• EXERCISE DESCRIPTION
Restate word for word the lines that run from the one containing "ning, medical offices, fitness" to the last line of the data, both ends included.

■ ■ ■ ■ ■

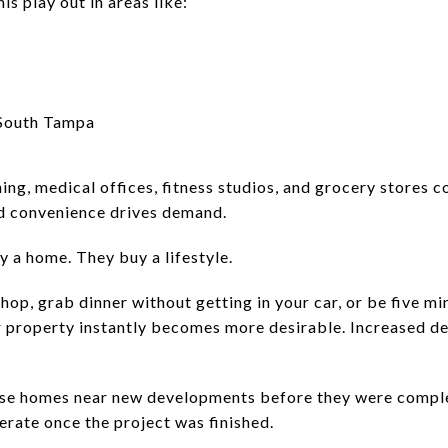
is play out in areas like:
 South Tampa
ning, medical offices, fitness studios, and grocery stores 
d convenience drives demand.
y a home. They buy a lifestyle.
shop, grab dinner without getting in your car, or be five 
 property instantly becomes more desirable. Increased des
ase homes near new developments before they were comple
erate once the project was finished.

■ ■ ■ ■ ■

• SOLUTION TO THE PROBLEM
ning, medical offices, fitness studios, and grocery stores 
d convenience drives demand.
y a home. They buy a lifestyle.
shop, grab dinner without getting in your car, or be five 
 property instantly becomes more desirable. Increased des
ase homes near new developments before they were comple
erate once the project was finished.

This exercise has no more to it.